Pastors

WHO CARES?

Six ways churches answer the question of personal ministry.

“We hate to leave,” wrote Nancy the day before the moving van arrived. “You have been such a caring church family, and we thank God for you!” I sat in my office and read and reread that letter. It felt good to be a church that cares.

In the middle of the tenth reading, the telephone rang. It was Fred. He, too, was leaving. “We haven’t been to church in six weeks,” he said, “and no one called us. No one seems to care. We won’t be back.”

I felt sad and angry and guilty all at once. I knew there was some truth to Fred’s complaint. Our church seemed unable to care for him in the ways he needed. I felt the failure, and it didn’t feel good.

Why did our congregation care so effectively for Nancy’s family yet lose Fred through the cracks?

Primarily, I realized, because we had developed care strategies to respond to Nancy’s kinds of needs, but none of our caring structures fit Fred’s situation.

Every church wants to be known as “a church that cares.” Most congregations realize this won’t happen merely by employing a caring pastor. The “that’s what we pay the pastor to do” strategy is doomed to failure. Church members form the core of a congregational care system, so the key to effectiveness is having lay people respond to a wide variety of needs. But how? Which structures work best?

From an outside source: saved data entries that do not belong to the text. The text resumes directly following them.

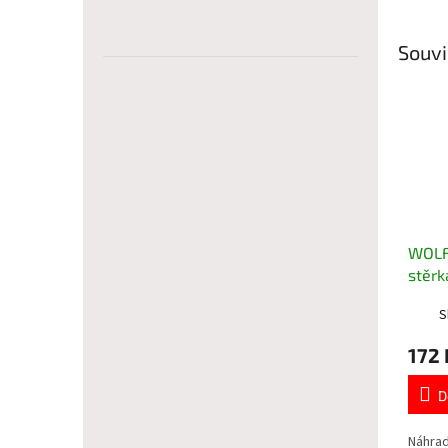
Souvi
WOLF-
stěr
S
172 
D
Náhrad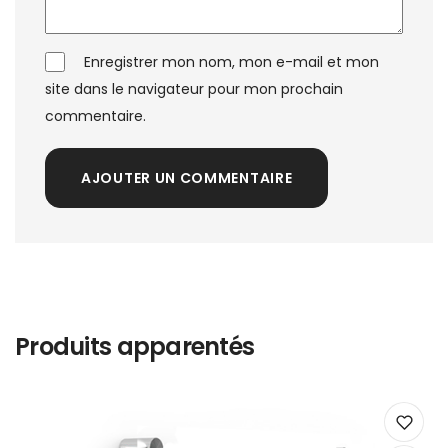
Enregistrer mon nom, mon e-mail et mon
site dans le navigateur pour mon prochain
commentaire.
AJOUTER UN COMMENTAIRE
Produits apparentés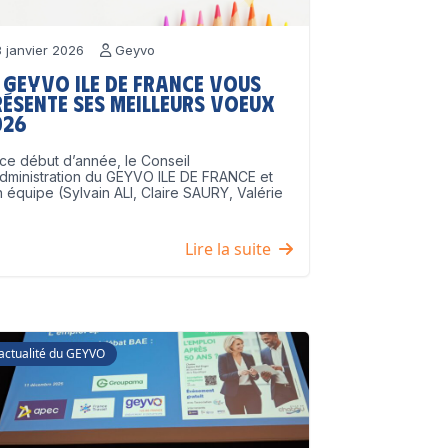
 janvier 2026
Geyvo
 GEYVO Ile de France vous
résente ses meilleurs voeux
026
ce début d’année, le Conseil
dministration du GEYVO ILE DE FRANCE et
 équipe (Sylvain ALI, Claire SAURY, Valérie
]
Lire la suite
'actualité du GEYVO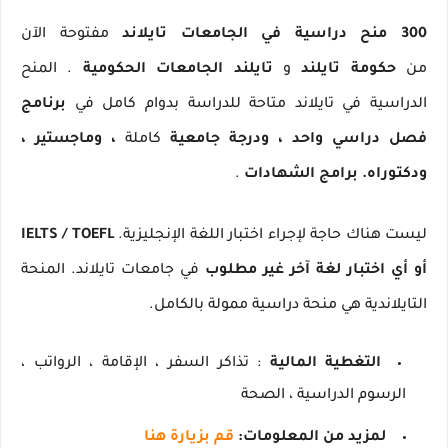
300 منح دراسية في الجامعات تايلاند
مفتوحة الآن
من
حكومة تايلند
و
تايلند الجامعات الحكومية
.
المنح
الدراسية في تايلاند متاحة للدراسة بدوام كامل في
برنامج
فصل دراسي واحد ،
ودرجة جامعية
كاملة
، وماجستير ،
ودكتوراه.
برامج الشهادات
.
ليست هناك حاجة لإجراء اختبار اللغة الإنجليزية.
IELTS / TOEFL
أو أي اختبار لغة آخر غير مطلوب
في جامعات تايلاند.
المنحة
التايلاندية هي منحة دراسية ممولة بالكامل.
التغطية المالية
: تذاكر السفر ، الإقامة ، الرواتب ،
الرسوم الدراسية ، الصحة
لمزيد من المعلومات:
قم بزيارة هنا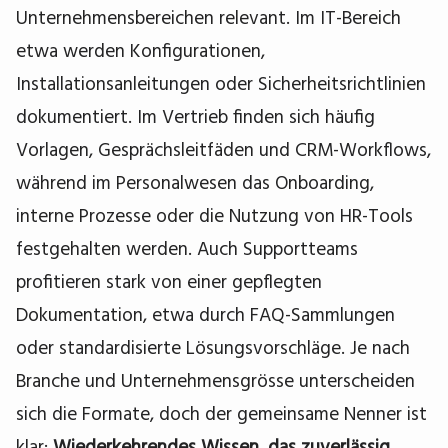
Unternehmensbereichen relevant. Im IT-Bereich
etwa werden Konfigurationen,
Installationsanleitungen oder Sicherheitsrichtlinien
dokumentiert. Im Vertrieb finden sich häufig
Vorlagen, Gesprächsleitfäden und CRM-Workflows,
während im Personalwesen das Onboarding,
interne Prozesse oder die Nutzung von HR-Tools
festgehalten werden. Auch Supportteams
profitieren stark von einer gepflegten
Dokumentation, etwa durch FAQ-Sammlungen
oder standardisierte Lösungsvorschläge. Je nach
Branche und Unternehmensgrösse unterscheiden
sich die Formate, doch der gemeinsame Nenner ist
klar:
Wiederkehrendes Wissen, das zuverlässig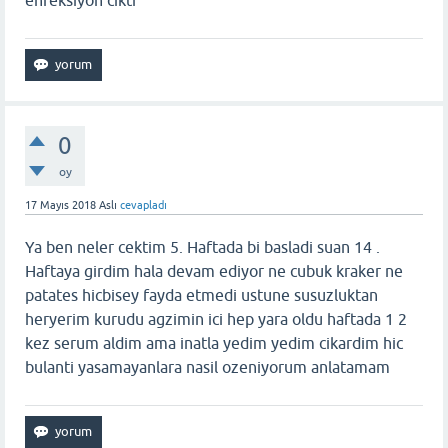
enfeksiyon cikti
0
oy
17 Mayıs 2018
Aslı
cevapladı
Ya ben neler cektim 5. Haftada bi basladi suan 14 .
Haftaya girdim hala devam ediyor ne cubuk kraker ne
patates hicbisey fayda etmedi ustune susuzluktan
heryerim kurudu agzimin ici hep yara oldu haftada 1 2
kez serum aldim ama inatla yedim yedim cikardim hic
bulanti yasamayanlara nasil ozeniyorum anlatamam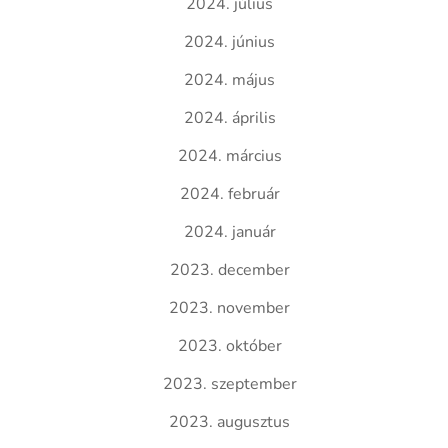
2024. július
2024. június
2024. május
2024. április
2024. március
2024. február
2024. január
2023. december
2023. november
2023. október
2023. szeptember
2023. augusztus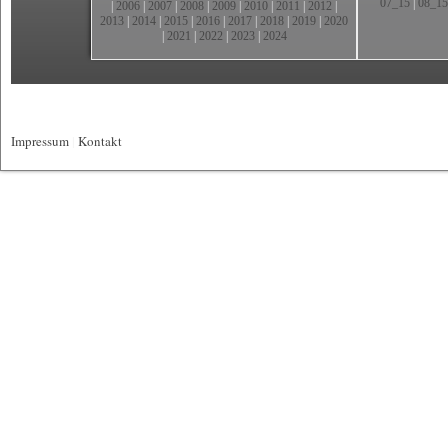
07_15
|
08_15
|
2006
|
2007
|
2008
|
2009
|
2010
|
2011
|
2012
|
2013
|
2014
|
2015
|
2016
|
2017
|
2018
|
2019
|
2020
|
2021
|
2022
|
2023
|
2024
Impressum
|
Kontakt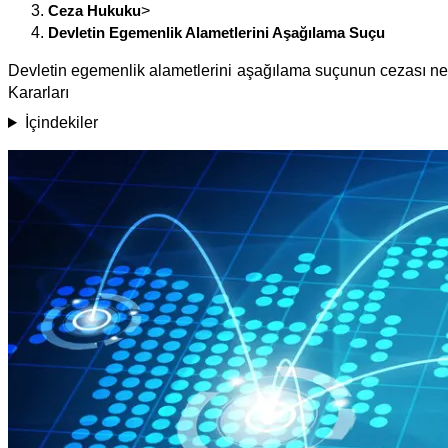
Ceza Hukuku
>
Devletin Egemenlik Alametlerini Aşağılama Suçu
Devletin egemenlik alametlerini aşağılama suçunun cezası nedi
Kararları
İçindekiler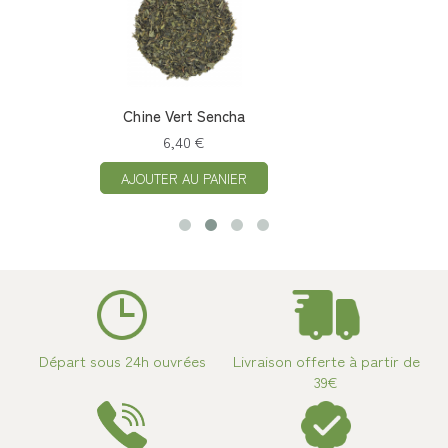
Chine Vert Sencha
6,40 €
AJOUTER AU PANIER
Départ sous 24h ouvrées
Livraison offerte à partir de
39€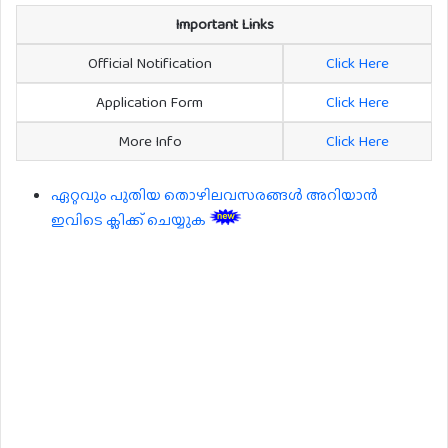
Important Links
Official Notification
Click Here
Application Form
Click Here
More Info
Click Here
ഏറ്റവും പുതിയ തൊഴിലവസരങ്ങൾ അറിയാൻ
ഇവിടെ ക്ലിക്ക് ചെയ്യുക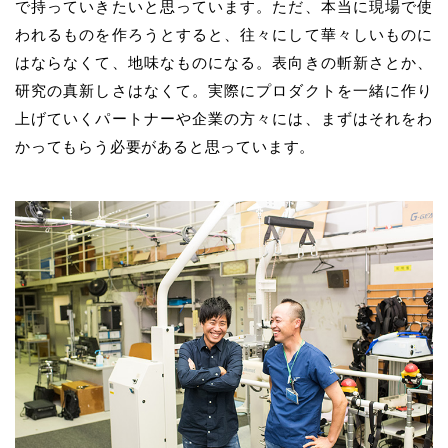
で持っていきたいと思っています。ただ、本当に現場で使
われるものを作ろうとすると、往々にして華々しいものに
はならなくて、地味なものになる。表向きの斬新さとか、
研究の真新しさはなくて。実際にプロダクトを一緒に作り
上げていくパートナーや企業の方々には、まずはそれをわ
かってもらう必要があると思っています。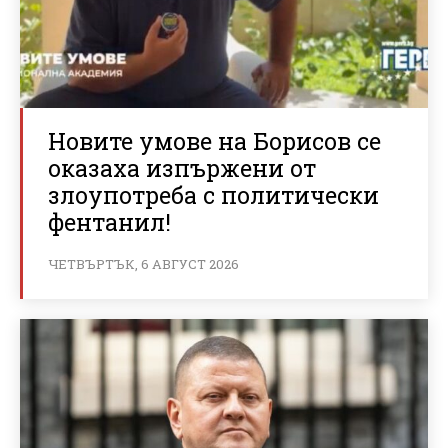
Новите умове на Борисов се
оказаха изпържени от
злоупотреба с политически
фентанил!
ЧЕТВЪРТЪК, 6 АВГУСТ 2026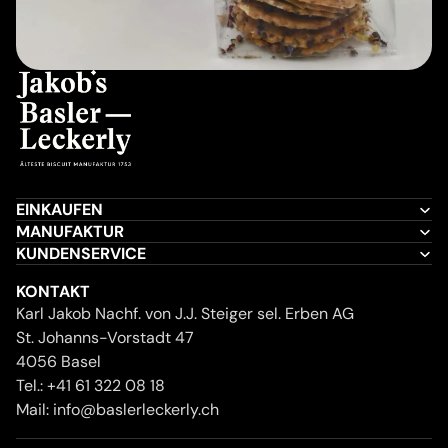
EINKAUFEN
MANUFAKTUR
KUNDENSERVICE
KONTAKT
Karl Jakob Nachf. von J.J. Steiger sel. Erben AG
St. Johanns-Vorstadt 47
4056 Basel
Tel.:
+41 61 322 08 18
Mail:
info@baslerleckerly.ch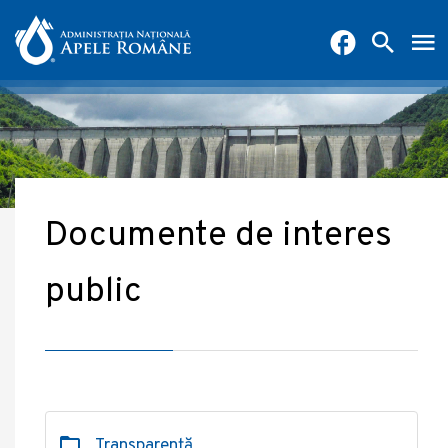
Documente de interes
public
Transparență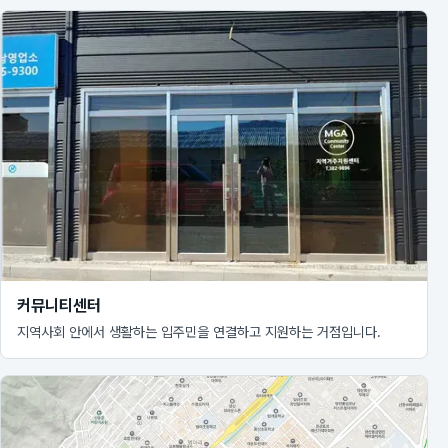
커뮤니티센터
지역사회 안에서 생활하는 입주민을 연결하고 지원하는 거점입니다.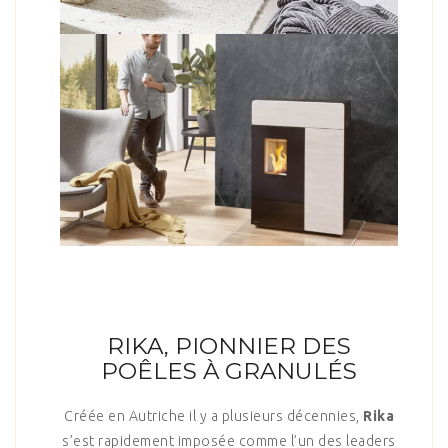
RIKA, PIONNIER DES
POÊLES À GRANULÉS
Créée en Autriche il y a plusieurs décennies,
Rika
s’est rapidement imposée comme l’un des leaders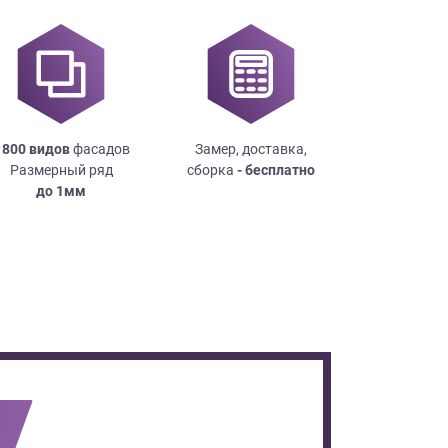
 800 видов
фасадов
Замер, доставка,
Размерный ряд
сборка
- бесплатно
до
1мм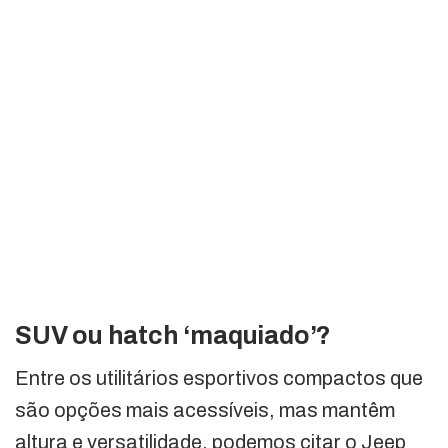
SUV ou hatch ‘maquiado’?
Entre os utilitários esportivos compactos que
são opções mais acessíveis, mas mantêm
altura e versatilidade, podemos citar o Jeep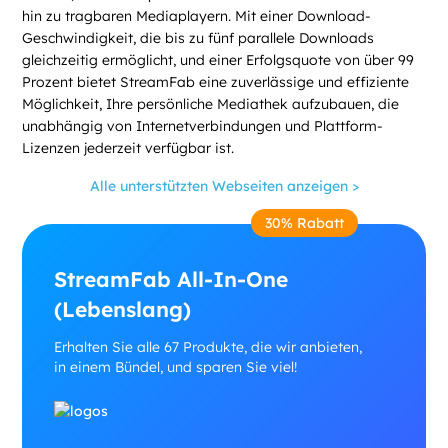
hin zu tragbaren Mediaplayern. Mit einer Download-
Geschwindigkeit, die bis zu fünf parallele Downloads
gleichzeitig ermöglicht, und einer Erfolgsquote von über 99
Prozent bietet StreamFab eine zuverlässige und effiziente
Möglichkeit, Ihre persönliche Mediathek aufzubauen, die
unabhängig von Internetverbindungen und Plattform-
Lizenzen jederzeit verfügbar ist.
Alle unterstützten Webseiten anzeigen >
30% Rabatt
StreamFab All-In-One
(Lebenslang)
Erhalten Sie alle 67 Produkte, die wir anbieten,
in einem Bündel, und sparen Sie viel!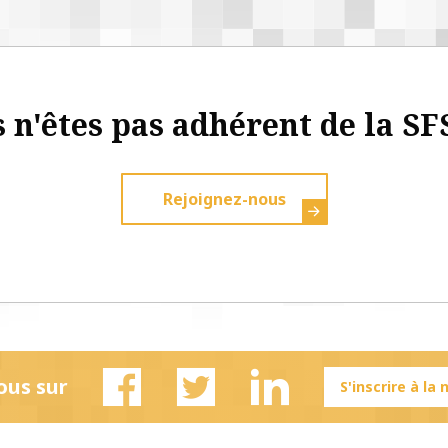
 n'êtes pas adhérent de la SF
Rejoignez-nous
ous sur
S'inscrire à la
Facebook
Twitter
Linkedin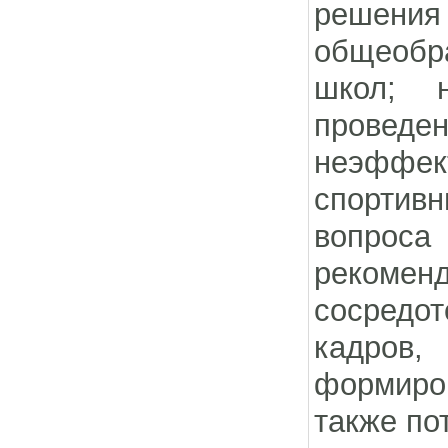
решения 
общеобра
школ; 
провед
неэффек
спортив
вопрос
рекоменд
сосредот
кадров
формиро
также по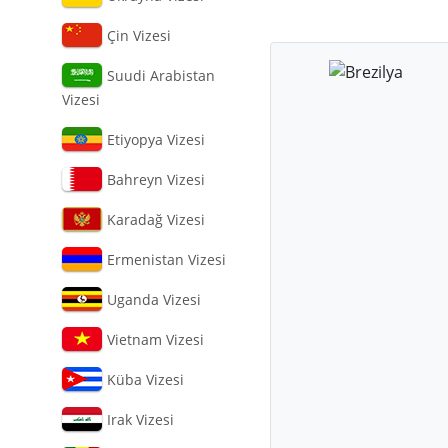
Çin Vizesi
Suudi Arabistan
Vizesi
Etiyopya Vizesi
Bahreyn Vizesi
Karadağ Vizesi
Ermenistan Vizesi
Uganda Vizesi
Vietnam Vizesi
Küba Vizesi
Irak Vizesi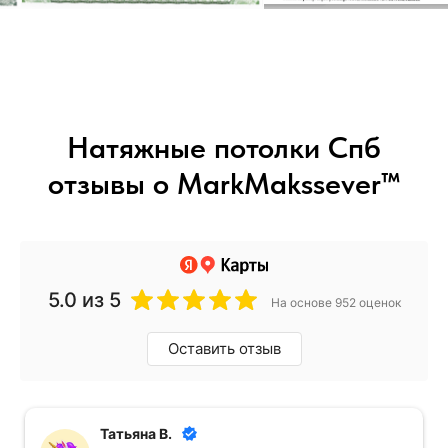
Натяжные потолки Спб
отзывы о MarkMakssever™
Наш заказчик всегда
доволен:
5.0
из 5
На основе 952 оценок
Оставить отзыв
Татьяна В.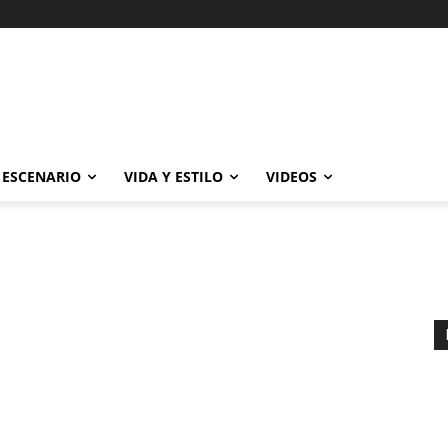
ESCENARIO
VIDA Y ESTILO
VIDEOS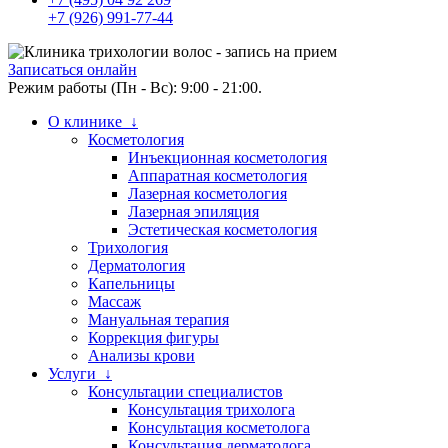
+7 (926) 991-77-44
Записаться онлайн
Режим работы (Пн - Вс): 9:00 - 21:00.
О клинике ↓
Косметология
Инъекционная косметология
Аппаратная косметология
Лазерная косметология
Лазерная эпиляция
Эстетическая косметология
Трихология
Дерматология
Капельницы
Массаж
Мануальная терапия
Коррекция фигуры
Анализы крови
Услуги ↓
Консультации специалистов
Консультация трихолога
Консультация косметолога
Консультация дерматолога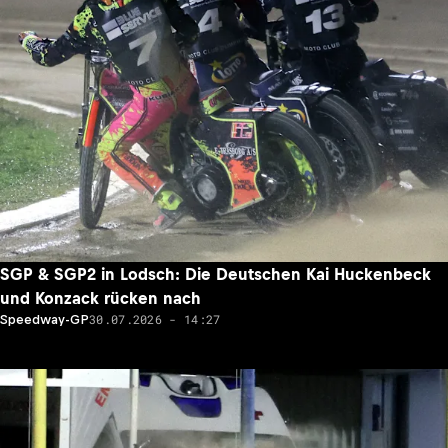
SGP & SGP2 in Lodsch: Die Deutschen Kai Huckenbeck
und Konzack rücken nach
30.07.2026 - 14:27
Speedway-GP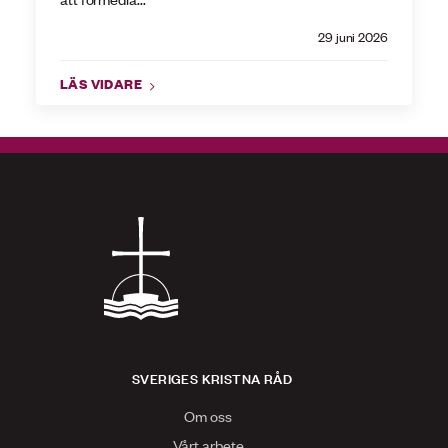
29 juni 2026
LÄS VIDARE
SVERIGES KRISTNA RÅD
Om oss
Vårt arbete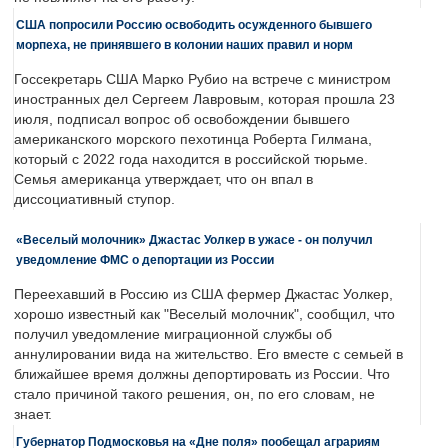
США попросили Россию освободить осужденного бывшего
морпеха, не принявшего в колонии наших правил и норм
Госсекретарь США Марко Рубио на встрече с министром
иностранных дел Сергеем Лавровым, которая прошла 23
июля, подписал вопрос об освобождении бывшего
американского морского пехотинца Роберта Гилмана,
который с 2022 года находится в российской тюрьме.
Семья американца утверждает, что он впал в
диссоциативный ступор.
«Веселый молочник» Джастас Уолкер в ужасе - он получил
уведомление ФМС о депортации из России
Переехавший в Россию из США фермер Джастас Уолкер,
хорошо известный как "Веселый молочник", сообщил, что
получил уведомление миграционной службы об
аннулировании вида на жительство. Его вместе с семьей в
ближайшее время должны депортировать из России. Что
стало причиной такого решения, он, по его словам, не
знает.
Губернатор Подмосковья на «Дне поля» пообещал аграриям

Below, I’ve grouped lay care strategies into six general categories. Some you’ll recognize as your own, but if you feel as frustrated about your “Freds” as I feel about mine, you may find the other strategies worth considering. I’ve found a mix of care strategies best meets the diverse needs we confront.

Friendship Strategy

When Nancy and her family moved here, her husband, John, wasn’t a Christian. His first involvement with our church was playing on our softball team. He made several friends, and six months later, when he was injured in an auto accident, the first people to visit the hospital were his softball teammates.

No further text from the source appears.